Dr Ian Williams coined the term graphic medicine in 2007

Hennessy, along with the lead of the Pregnancy Loss Research Group, Prof Keelin O’Donoghue, will be presenting their work at the conference in Athlone, Co Westmeath. One year on from the launch of Why My Baby Died, the group are in no doubt that using what was a novel channel of communication for them has had more impact than a written paper would have. Seed grant funding from the Irish Hospice Foundation enabled them to work with illustrator Amy Lauren to create a publication aimed at attracting the attention of decision makers, such as those within the Health Service Executive and coroners.

“We recognise that we need to communicate in different ways to really engage the people that we want to engage,” says Hennessy.

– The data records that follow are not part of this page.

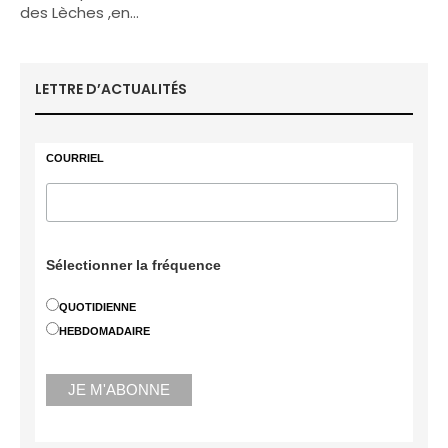
des Lèches ,en…
LETTRE D’ACTUALITÉS
COURRIEL
Sélectionner la fréquence
QUOTIDIENNE
HEBDOMADAIRE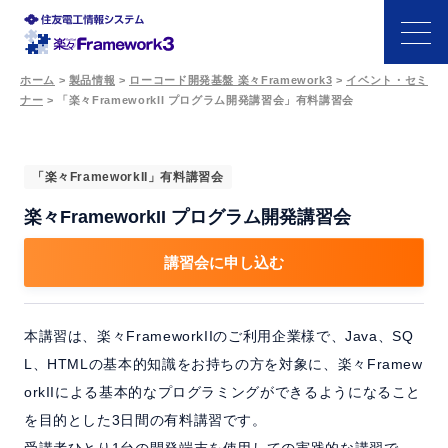
ホーム
>
製品情報
>
ローコード開発基盤 楽々Framework3
>
イベント・セミ
ナー
>
「楽々FrameworkII プログラム開発講習会」有料講習会
特長
機能
「楽々FrameworkII」有料講習会
楽々FrameworkII プログラム開発講習会
開発シーン
講習会に申し込む
事例
本講習は、楽々FrameworkIIのご利用企業様で、Java、SQ
サポート・パートナー
L、HTMLの基本的知識をお持ちの方を対象に、楽々Framew
orkIIによる基本的なプログラミングができるようになること
価格
を目的とした3日間の有料講習です。
受講者ひとり1台の開発端末を使用しての実践的な講習で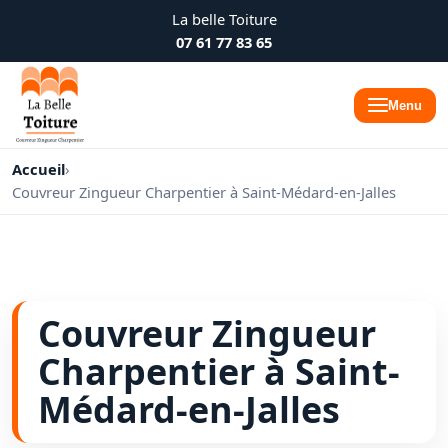
La belle Toiture
07 61 77 83 65
Menu
Accueil
›
Couvreur Zingueur Charpentier à Saint-Médard-en-Jalles
Couvreur Zingueur
Charpentier à Saint-
Médard-en-Jalles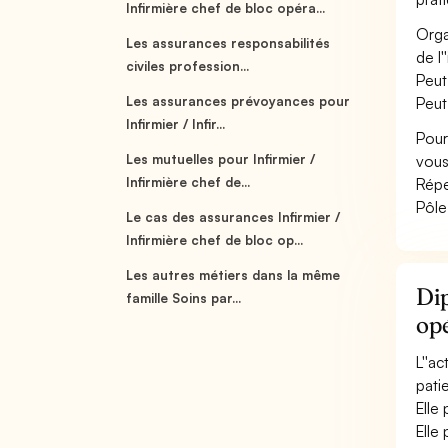
Infirmière chef de bloc opéra...
Orga
Les assurances responsabilités
de l
civiles profession...
Peut
Les assurances prévoyances pour
Peut
Infirmier / Infir...
Pour
Les mutuelles pour Infirmier /
vous
Infirmière chef de...
Répe
Pôle
Le cas des assurances Infirmier /
Infirmière chef de bloc op...
Les autres métiers dans la même
Dip
famille Soins par...
op
L''a
pati
Elle 
Elle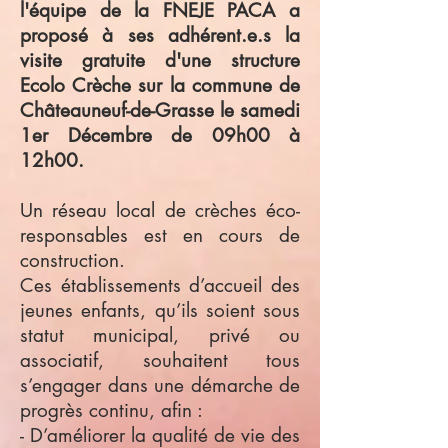
l'équipe de la FNEJE PACA a
proposé à ses adhérent.e.s la
visite gratuite d'une structure
Ecolo Crèche sur la commune de
Châteauneuf-de-Grasse le samedi
1er Décembre de 09h00 à
12h00.
Un réseau local de crèches éco-
responsables est en cours de
construction.
Ces établissements d’accueil des
jeunes enfants, qu’ils soient sous
statut municipal, privé ou
associatif, souhaitent tous
s’engager dans une démarche de
progrès continu, afin :
- D’améliorer la qualité de vie des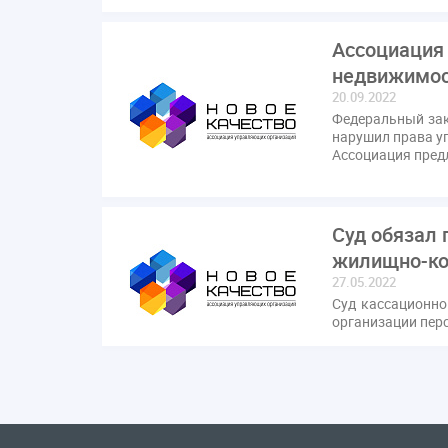
Ассоциация 
недвижимос
20.09.2022
Федеральный зак
нарушил права у
Ассоциация пред
Суд обязал
жилищно-ко
27.05.2022
Суд кассационно
организации пер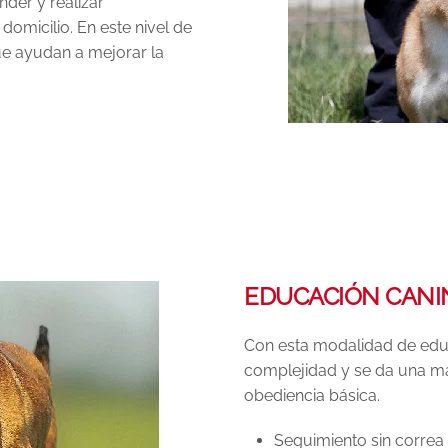
nder y realizar
domicilio. En este nivel de
ue ayudan a mejorar la
EDUCACIÓN CANI
Con esta modalidad de edu
complejidad y se da una may
obediencia básica.
Seguimiento sin correa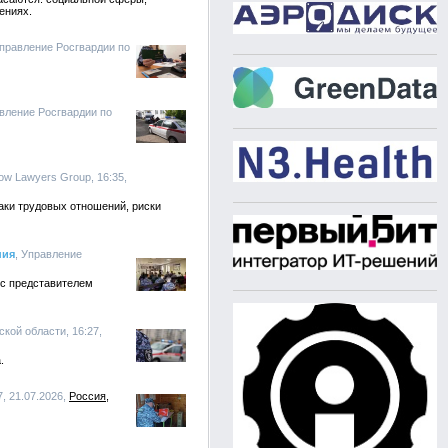
ениях.
Управление Росгвардии по
авление Росгвардии по
ow Lawyers Group, 16:35,
аки трудовых отношений, риски
ния
, Управление
 с представителем
кой области, 16:27,
.
, 21.07.2026,
Россия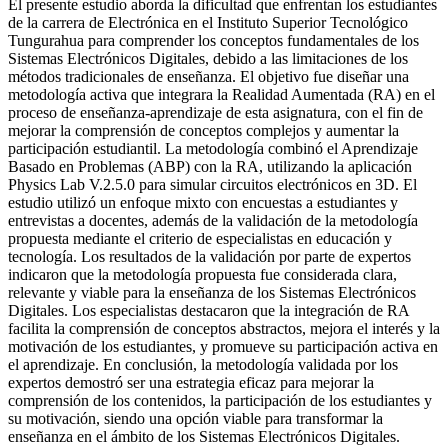
El presente estudio aborda la dificultad que enfrentan los estudiantes
de la carrera de Electrónica en el Instituto Superior Tecnológico
Tungurahua para comprender los conceptos fundamentales de los
Sistemas Electrónicos Digitales, debido a las limitaciones de los
métodos tradicionales de enseñanza. El objetivo fue diseñar una
metodología activa que integrara la Realidad Aumentada (RA) en el
proceso de enseñanza-aprendizaje de esta asignatura, con el fin de
mejorar la comprensión de conceptos complejos y aumentar la
participación estudiantil. La metodología combinó el Aprendizaje
Basado en Problemas (ABP) con la RA, utilizando la aplicación
Physics Lab V.2.5.0 para simular circuitos electrónicos en 3D. El
estudio utilizó un enfoque mixto con encuestas a estudiantes y
entrevistas a docentes, además de la validación de la metodología
propuesta mediante el criterio de especialistas en educación y
tecnología. Los resultados de la validación por parte de expertos
indicaron que la metodología propuesta fue considerada clara,
relevante y viable para la enseñanza de los Sistemas Electrónicos
Digitales. Los especialistas destacaron que la integración de RA
facilita la comprensión de conceptos abstractos, mejora el interés y la
motivación de los estudiantes, y promueve su participación activa en
el aprendizaje. En conclusión, la metodología validada por los
expertos demostró ser una estrategia eficaz para mejorar la
comprensión de los contenidos, la participación de los estudiantes y
su motivación, siendo una opción viable para transformar la
enseñanza en el ámbito de los Sistemas Electrónicos Digitales.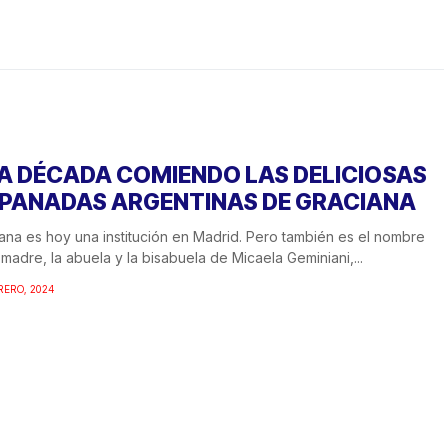
A DÉCADA COMIENDO LAS DELICIOSAS
PANADAS ARGENTINAS DE GRACIANA
ana es hoy una institución en Madrid. Pero también es el nombre
 madre, la abuela y la bisabuela de Micaela Geminiani,...
RERO, 2024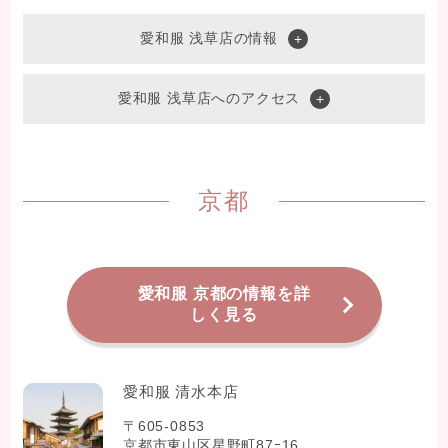
愛和服 浅草店の情報
愛和服 浅草店へのアクセス
京都
愛和服 京都の情報を詳
しく見る
愛和服 清水本店
〒605-0853
京都市東山区星野町87ｰ16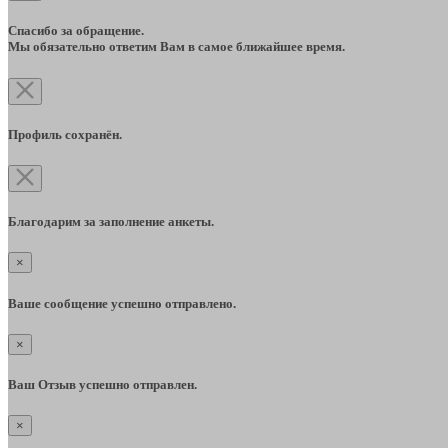
Спасибо за обращение.
Мы обязательно ответим Вам в самое ближайшее время.
Профиль сохранён.
Благодарим за заполнение анкеты.
×
Ваше сообщение успешно отправлено.
×
Ваш Отзыв успешно отправлен.
×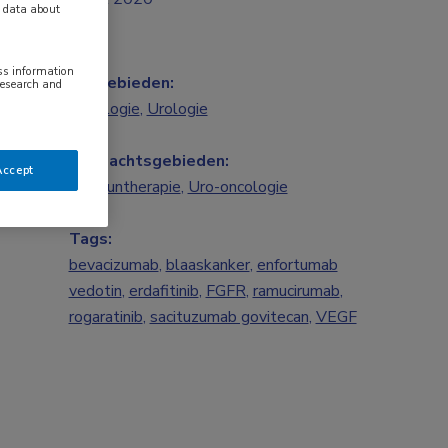
y data about
ess information
Vakgebieden:
research and
Oncologie
,
Urologie
Aandachtsgebieden:
Accept
Immuuntherapie
,
Uro-oncologie
Tags:
bevacizumab
,
blaaskanker
,
enfortumab
vedotin
,
erdafitinib
,
FGFR
,
ramucirumab
,
rogaratinib
,
sacituzumab govitecan
,
VEGF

Why My Baby Died has not only been distributed to relevant policymakers, it has also been used in bereavement training within maternity services and Lauren’s original art work went on show at The Glucksman art museum in UCC. It can also be viewed online at ucc.ie.

Generally, the feedback has been really positive, although one bereaved parent told them they just didn’t get it at all. The comic format will only work “for certain audiences, for certain messages”, says Hennessy, but she is sure they will use it again. It provides another layer of understanding to difficult topics – and there is plenty of those in their field of work. She and O’Donoghue are looking forward to hearing the views of experienced practitioners of graphic medicine at the conference and discussing “knotty problems” of using the medium – such as what to call it.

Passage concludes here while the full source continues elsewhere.